The equipment operated into a 4 wire antenna suspended between the ship's 2 masts, some 250 feet above the sea. There was also a battery powered emergency transmitter.
The main transmitter was housed in a special room, known as the "Silent Room". This room was located next door to the operating room, and specially insulated to reduce interference to the main receiver.
The equipment's guaranteed working range was 250 miles, but communications could be maintained for up to 400 miles during daylight and up to 2000 miles at night.
In charge was 25 year old John (Jack) G. Phillips (left), with 21 year old Harold Bride (right) as the deputy or second R/O. The R/O's remained at their posts until about 3 minutes before the vessel foundered... even after being released from their duties by the Captain.
Harold Bride remarked that water could be heard flooding into the wheelhouse as he and Jack Phillips abandoned the radio room. Jack Phillips was still sending as the power supply to the radio room failed...
The Titanic Radio Officers did great honour to their profession.
Jack Phillips died of hypothermia on or near Collapsible lifeboat B - his body was never recovered......
Harold Bride left the sea after WW1, and faded into obscurity. He died in
Scotland in 1956.
The left hand photo actually shows the Marconi wireless Room of the Titanic's sister ship Olympic, with Radio Officer Brent receiving a message.
In the right hand picture Phillips and another R/O (NOT Harold Bride) are shown on the White Star vessel "
Adriatic" (both photos from the Father Browne collection).
Olympic's Marconi Room - taken on her maiden voyage. Note the external porthole in the centre of picture.
Titanic's Marconi Room was located inboard (more detail later).

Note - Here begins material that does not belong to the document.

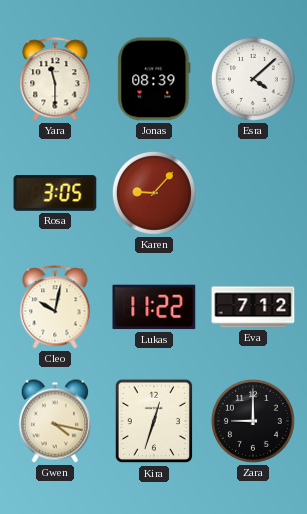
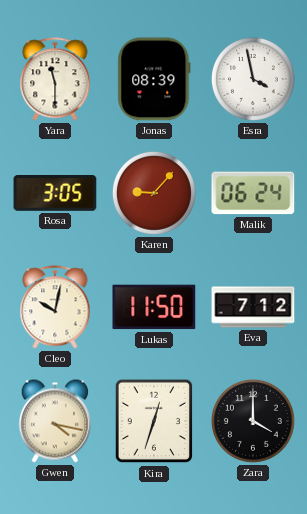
Esra: 4:08 -> 3:58
Malik: none -> 06:24
Lukas: 11:22 -> 11:50
Zara: 9:00 -> 4:00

The Titanic Marconi room set from the James Cameron movie.
This set quite accurately portrays Titanic's sister ship Olympic's Marconi Room.

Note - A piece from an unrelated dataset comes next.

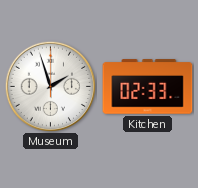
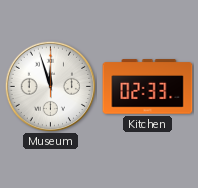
Museum: 1:57 -> 11:57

The Titanic set was based on archival pictures of Olympic, with the window omitted (see the Olympic photo below).
Another view of the Titanic radio room set from the James Cameron movie.
Clearly, no expense has been spared...note the Marconi uniform cap on the operating desk.
A Marconi wireless telegram from the RMS Olympic, Titanic’s sister ship, reports the Carpathia’s rush to the site where the Titanic went down.